Why static OER can’t compete
If OER was about content liberation, AI is about content evolution. AI’s capacity for contextual, just-in-time resource delivery renders the static, pre-produced OER of yesterday less relevant. Why search for an open textbook, download, vet and localize it when an AI can generate a contextually appropriate explanation or assignment in seconds, aligned with curricular requirements and learner profiles?
Moreover, AI dissolves the “production bottleneck” that has limited OER-scale adoption. No longer must faculty or institutions work piecemeal to create static resources; instead, AI-generated libraries can be as dynamic and up-to-date as the knowledge they’re built on.
Importantly, the open/closed dichotomy that defined the OER discourse is blurring with AI. Many AI models and remix engines are built on open-source frameworks, but the data and models themselves increasingly transcend traditional licensing discussions.
The future of OER with AI
The values at OER’s heart — equity, participation, adaptability — remain as important as ever. But the tools for realizing those values are changing. The advocates of the past decade who championed OER must now wrestle with new challenges: ensuring AI models are built equitably, respecting copyright and avoiding the perpetuation of bias and misinformation.

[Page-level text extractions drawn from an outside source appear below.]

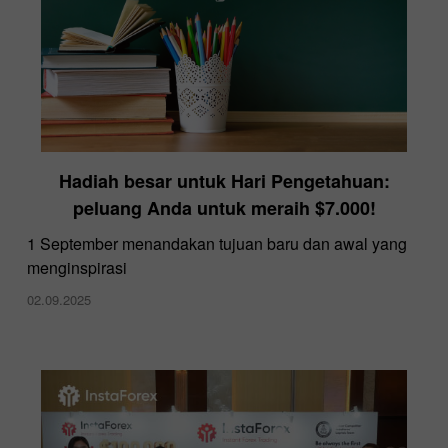
Hadiah besar untuk Hari Pengetahuan:
peluang Anda untuk meraih $7.000!
​1 September menandakan tujuan baru dan awal yang
menginspirasi
02.09.2025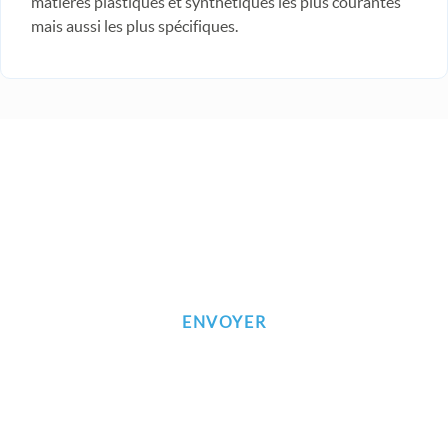
matières plastiques et synthétiques les plus courantes
mais aussi les plus spécifiques.
Inscrivez-vous à notre newsletter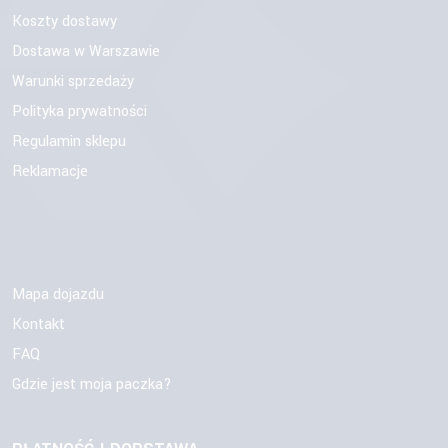
Koszty dostawy
Dostawa w Warszawie
Warunki sprzedaży
Polityka prywatności
Regulamin sklepu
Reklamacje
Mapa dojazdu
Kontakt
FAQ
Gdzie jest moja paczka?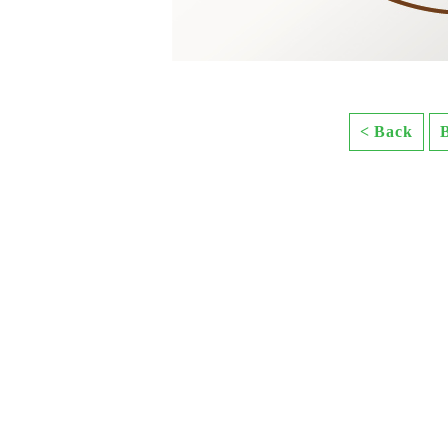
< Back
B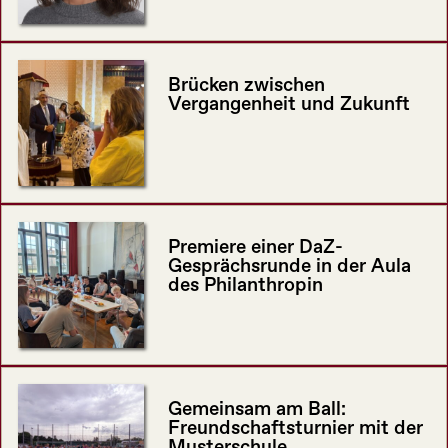
Brücken zwischen
Vergangenheit und Zukunft
Premiere einer DaZ-
Gesprächsrunde in der Aula
des Philanthropin
Gemeinsam am Ball:
Freundschaftsturnier mit der
Musterschule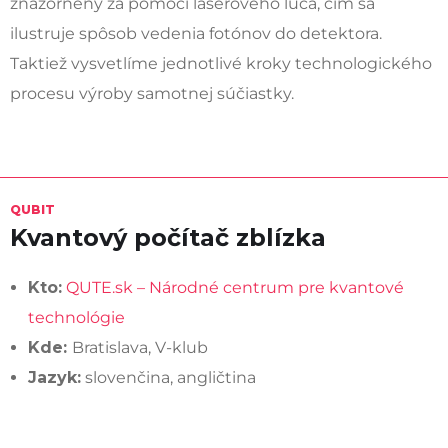
znázornený za pomoci laserového lúča, čím sa
ilustruje spôsob vedenia fotónov do detektora.
Taktiež vysvetlíme jednotlivé kroky technologického
procesu výroby samotnej súčiastky.
QUBIT
Kvantový počítač zblízka
Kto:
QUTE.sk – Národné centrum pre kvantové
technológie
Kde:
Bratislava, V-klub
Jazyk:
slovenčina, angličtina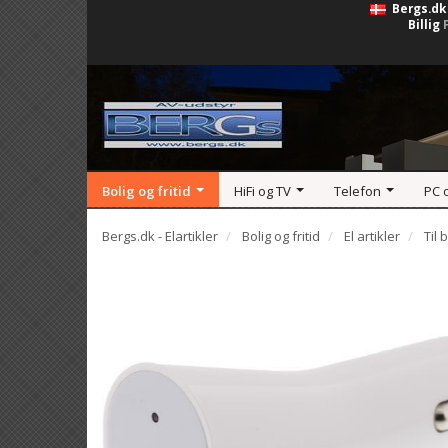
Bergs.dk
Billig
Bolig og fritid
HiFi og TV
Telefon
PC 
Bergs.dk - Elartikler
Bolig og fritid
El artikler
Til 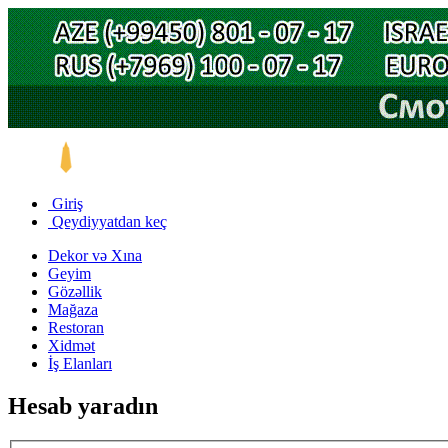
Giriş
Qeydiyyatdan keç
Dekor və Xına
Geyim
Gözəllik
Mağaza
Restoran
Xidmət
İş Elanları
Hesab yaradın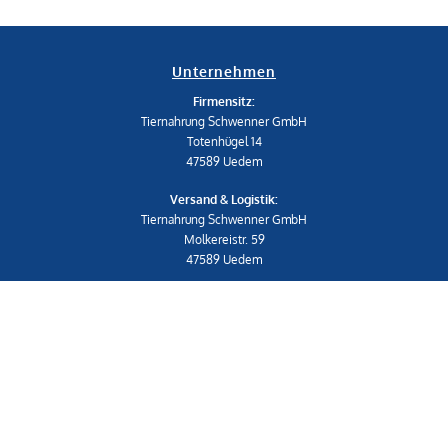
Unternehmen
Firmensitz:
Tiernahrung Schwenner GmbH
Totenhügel 14
47589 Uedem
Versand & Logistik:
Tiernahrung Schwenner GmbH
Molkereistr. 59
47589 Uedem
Telefon: 02825 539453-0
shop@schwenner.shop
IMPRESSUM
|
AGB
Shop
Widerrufsrecht & Widerrufsformular
Datenschutzerklärung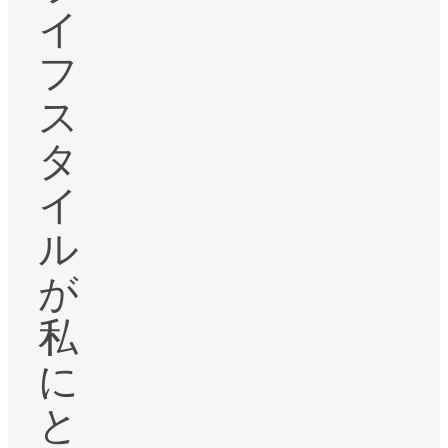
イ
フ
ス
タ
イ
ル
が
私
に
と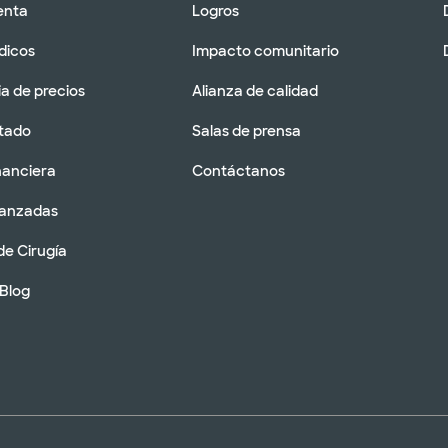
enta
Logros
dicos
Impacto comunitario
a de precios
Alianza de calidad
tado
Salas de prensa
nanciera
Contáctanos
vanzadas
de Cirugía
 Blog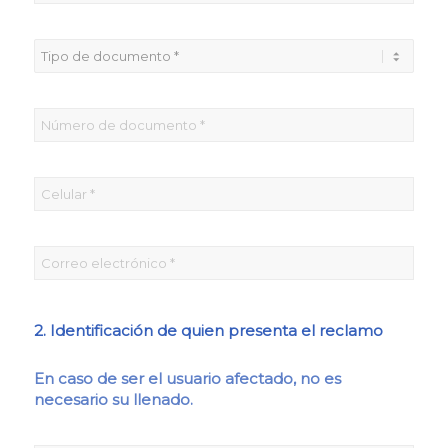
2. Identificación de quien presenta el reclamo
En caso de ser el usuario afectado, no es
necesario su llenado.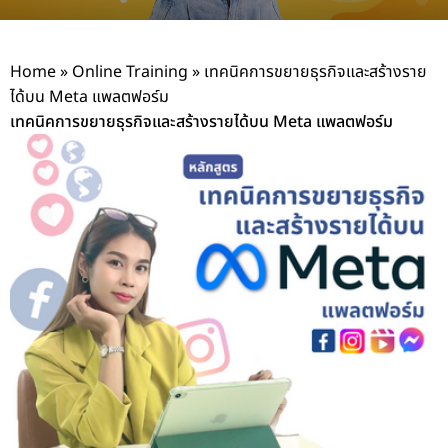
Home
»
Online Training
»
เทคนิคการขยายธุรกิจและสร้างราย
ได้บน Meta แพลตฟอร์ม
เทคนิคการขยายธุรกิจและสร้างรายได้บน Meta แพลตฟอร์ม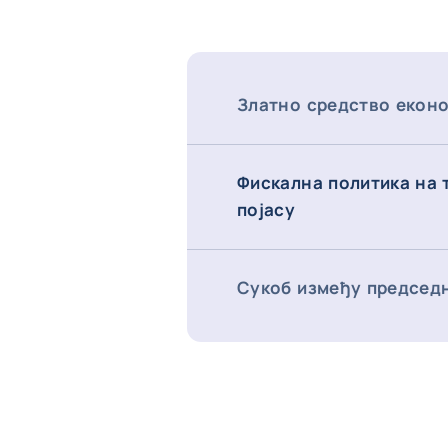
Златно средство еконо
Фискална политика на 
појасу
Сукоб између председн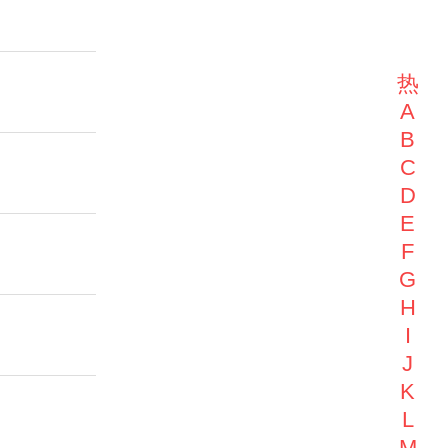
热
A
B
C
D
E
F
G
H
I
J
K
L
M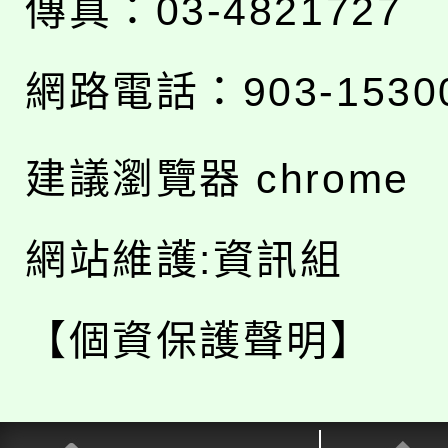
傳真：03-4821727
網路電話：903-1530
建議瀏覽器 chrome
網站維護:資訊組
【個資保護聲明】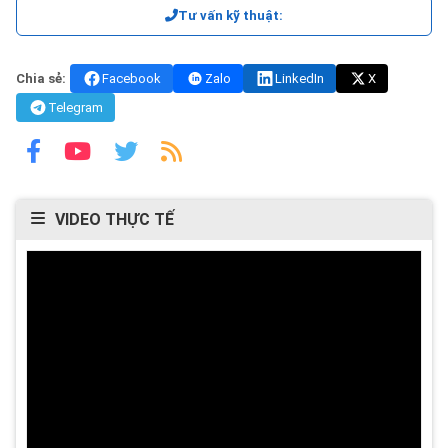
Tư vấn kỹ thuật:
Chia sẻ:
Facebook
Zalo
LinkedIn
X
Telegram
VIDEO THỰC TẾ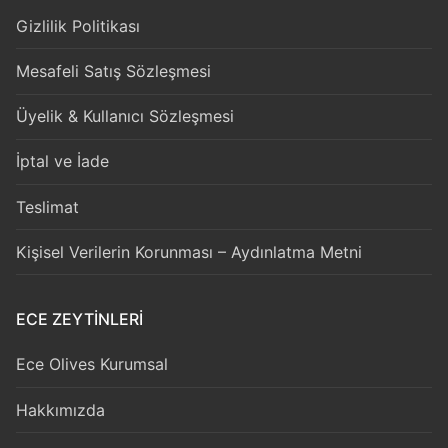
Gizlilik Politikası
Mesafeli Satış Sözleşmesi
Üyelik & Kullanıcı Sözleşmesi
İptal ve İade
Teslimat
Kişisel Verilerin Korunması – Aydınlatma Metni
ECE ZEYTİNLERİ
Ece Olives Kurumsal
Hakkımızda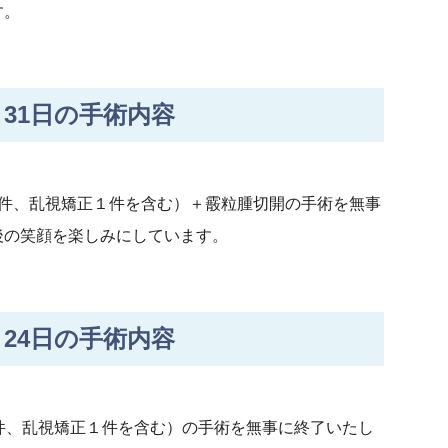
す。
31日の手術内容
７件、乱視矯正１件を含む）＋霰粒腫切開の手術を無事
後の笑顔を楽しみにしています。
24日の手術内容
件、乱視矯正１件を含む）の手術を無事に終了いたし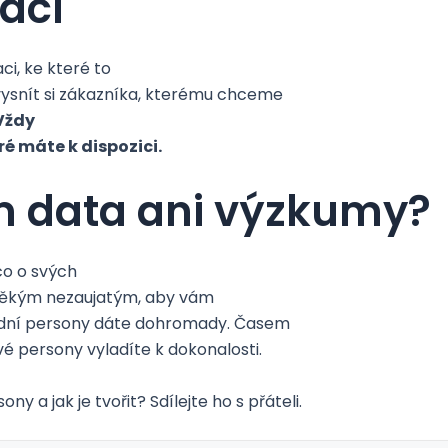
zaci
ci, ke které to
ysnít si zákazníka, kterému chceme
Vždy
ré máte k dispozici.
 data ani výzkumy?
co o svých
s někým nezaujatým, aby vám
ákladní persony dáte dohromady. Časem
vé persony vyladíte k dokonalosti.
 a jak je tvořit? Sdílejte ho s přáteli.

In practice, the future is unlikely to be a wholesale replacement of OER with AI, but rather a fusion: OER as a rich data source for AI to draw on and extend; AI as the engine to make open education truly adaptive, inclusive and just-in-time. Faculty, students and policymakers must now focus less on “adopting” a static resource and more on cultivating literacies for teaching, learning and critiquing with AI.
OER began as a movement to democratize content in a world of scarcity and gatekeepers. AI, by contrast, presumes abundance and upends traditional models of authorship, curation and even pedagogy. In the coming decade, the measure of progress may not be the count of open textbooks in use, but our ability to harness AI to expand access, customize learning and continue the original OER vision — at a scale and pace that was previously unimaginable.